If the Jevons' passage is finding its way into one of your book, maybe Veblen's view would be an interesting contrast:


It is difficult to see how an institution of ownership could have arisen in the early days of predatory life through the seizure of goods, but the case is different with the seizure of persons. Captives are items that do not fit into the scheme of communal consumption, and their appropriation by their individual captor works no manifest detriment to the group. ... The captives taken under rude conditions are chiefly women. ... They serve the purpose of trophies very effectually, and it is therefore worth while for their captor to trace and keep in evidence his relation to them as their captor. ...

When the practice hardens into custom, the captor comes to exercise a customary right to exclusive use and abuse over the women he has seized; and this customary right of use and abuse over an object which is obviously not an organic part of his person constitutes the relation of ownership, as naively apprehended. After this usage of capture has found its way into the habits of the community, the women so held in constraint and in evidence will commonly fall into a conventionally recognized marriage relation with their captor. The result is a new form of marriage, in which the man is master. This ownership-marriage seems to be the original both of private property and of the patriarchal household. Both of these great institutions are, accordingly, of an emulative origin.

The Beginning of Ownership
by Thorstein Veblen
American Journal of Sociology, vol. 4 (1898-9)
http://socserv2.mcmaster.ca/~econ/ugcm/3ll3/veblen/ownersh


michael perelman wrote:
In looking through William Stanley Jevons’ Principles of Economics, mostly a collection of unpublished fragments, Jevons concluded a section on negative value with a fascinating story from Herodotus on auctions in the Babylonian marriage market. The story speaks for itself and requires no commentary on my part.

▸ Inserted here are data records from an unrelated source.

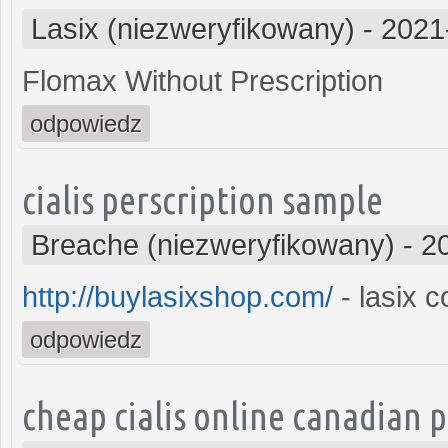
Lasix (niezweryfikowany)
-
2021
Flomax Without Prescription
odpowiedz
cialis perscription sample
Breache (niezweryfikowany)
-
2
http://buylasixshop.com/
- lasix c
odpowiedz
cheap cialis online canadian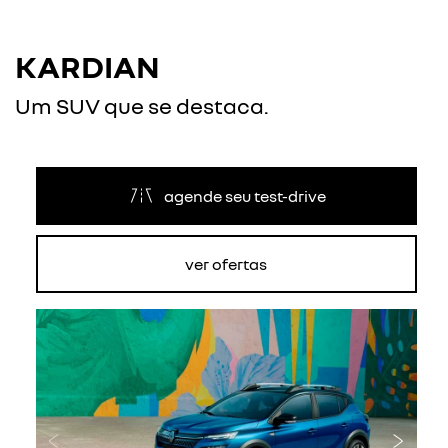
KARDIAN
Um SUV que se destaca.
agende seu test-drive
ver ofertas
Anterior
Próxi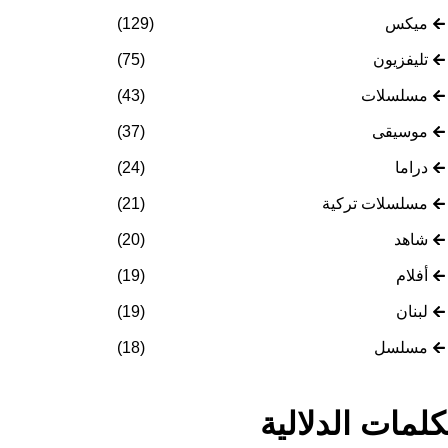
ميكس
(129)
تليفزيون
(75)
مسلسلات
(43)
موسيقى
(37)
دراما
(24)
مسلسلات تركية
(21)
شاهد
(20)
أفلام
(19)
لبنان
(19)
مسلسل
(18)
كلمات الدلالية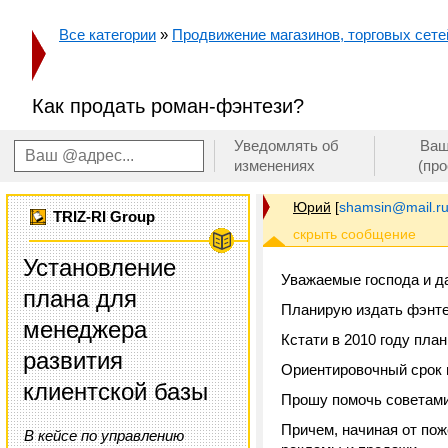
Все категории
»
Продвижение магазинов, торговых сетей
Как продать роман-фэнтези?
Уведомлять об
Ваш
изменениях
(пр
Юрий
[
shamsin@mail.r
TRIZ-RI Group
Установление
Уважаемые господа и д
плана для
Планирую издать фэнте
менеджера
Кстати в 2010 году пла
развития
Ориентировочный срок в
клиентской базы
Прошу помочь советами
Причем, начиная от пож
В кейсе по управлению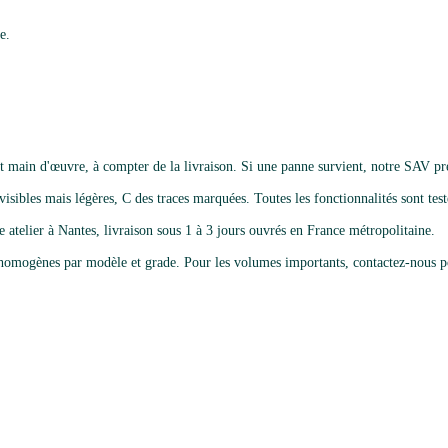
e.
 main d'œuvre, à compter de la livraison. Si une panne survient, notre SAV pre
isibles mais légères, C des traces marquées. Toutes les fonctionnalités sont testé
e atelier à Nantes, livraison sous 1 à 3 jours ouvrés en France métropolitaine.
omogènes par modèle et grade. Pour les volumes importants, contactez-nous po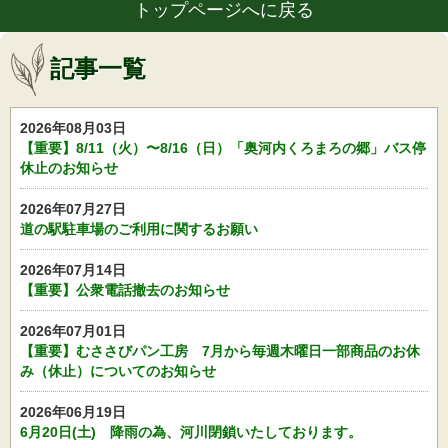
トップページへに戻る
記事一覧
2026年08月03日
【重要】8/11（火）〜8/16（日）「奥河内くろまろの郷」バス停
休止のお知らせ
2026年07月27日
道の駅駐車場のご利用に関するお願い
2026年07月14日
【重要】公衆電話撤去のお知らせ
2026年07月01日
【重要】むささびパン工房 7月から毎週木曜日一部商品のお休
み（休止）についてのお知らせ
2026年06月19日
6月20日(土) 降雨の為、河川閉鎖いたしております。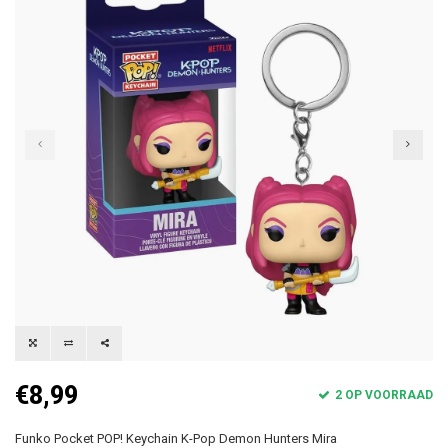
€8,99
2 OP VOORRAAD
Funko Pocket POP! Keychain K-Pop Demon Hunters Mira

137: “According to Herodotus the Babylonians managed to find husbands for all their young women. They collected together whatever maidens might be of marriageable years and sold them by auction, beginning with those esteemed the most beautiful. They gradually proceeded downwards in the scale of comeliness until some damsel equidistant between beauty and plainness had to be given away gratis. Then the plain and the ugly and the deformed were brought out by degrees, and the bidding went on; but in the other way, the premiums obtained for beauty being spent as dowries for the less favoured. All the women found husbands, and all the husbands found what they desired.”